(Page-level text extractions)
------------------------------------

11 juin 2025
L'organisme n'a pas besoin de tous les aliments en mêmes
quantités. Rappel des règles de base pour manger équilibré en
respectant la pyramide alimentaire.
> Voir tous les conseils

------------------------------------

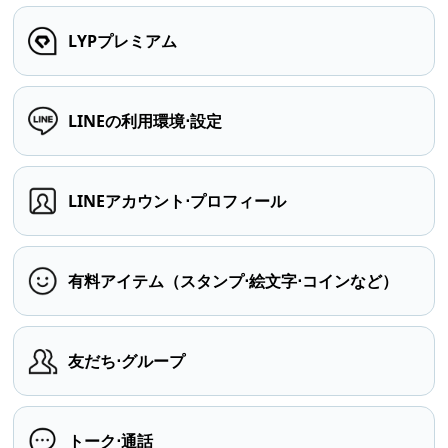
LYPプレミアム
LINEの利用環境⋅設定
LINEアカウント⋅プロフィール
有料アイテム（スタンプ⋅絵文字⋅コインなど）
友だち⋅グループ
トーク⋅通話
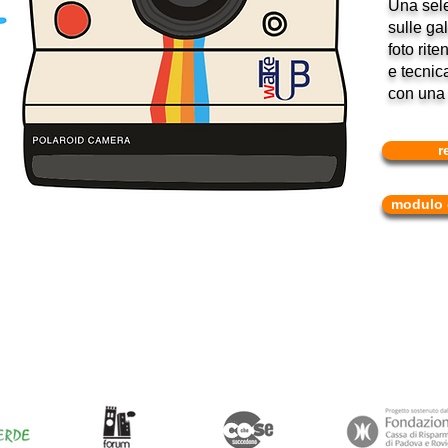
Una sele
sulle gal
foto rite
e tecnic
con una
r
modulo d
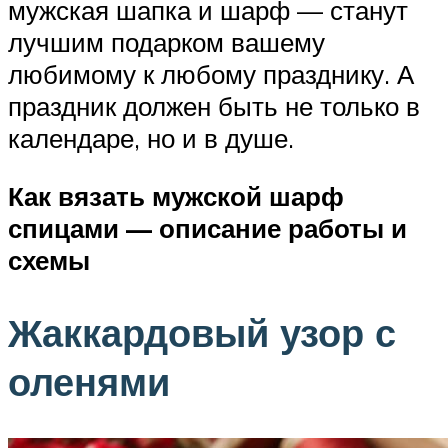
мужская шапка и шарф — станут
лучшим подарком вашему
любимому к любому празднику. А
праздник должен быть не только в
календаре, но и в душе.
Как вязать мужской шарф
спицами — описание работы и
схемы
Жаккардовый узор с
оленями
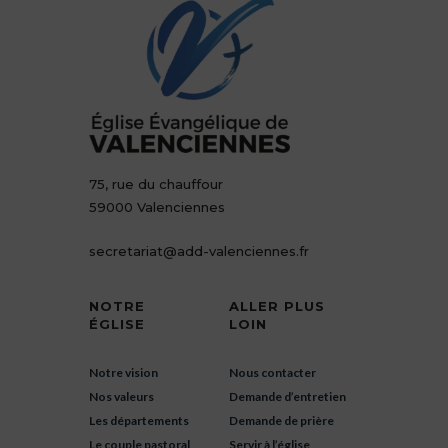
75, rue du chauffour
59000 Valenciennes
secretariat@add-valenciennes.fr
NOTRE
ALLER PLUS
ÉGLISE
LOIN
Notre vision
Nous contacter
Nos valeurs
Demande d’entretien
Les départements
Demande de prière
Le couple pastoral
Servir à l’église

------------------------------------

• Work to complete: Look above for the line containing "лучшим подарком вашему", then copy exactly from it through the line containing "Nous contacter", keeping both and leaving out pictures. Add nothing else.

• Written response:
лучшим подарком вашему
любимому к любому празднику. А
праздник должен быть не только в
календаре, но и в душе.
Как вязать мужской шарф
спицами — описание работы и
схемы
Жаккардовый узор с
оленями
75, rue du chauffour
59000 Valenciennes
secretariat@add-valenciennes.fr
NOTRE
ALLER PLUS
ÉGLISE
LOIN
Notre vision
Nous contacter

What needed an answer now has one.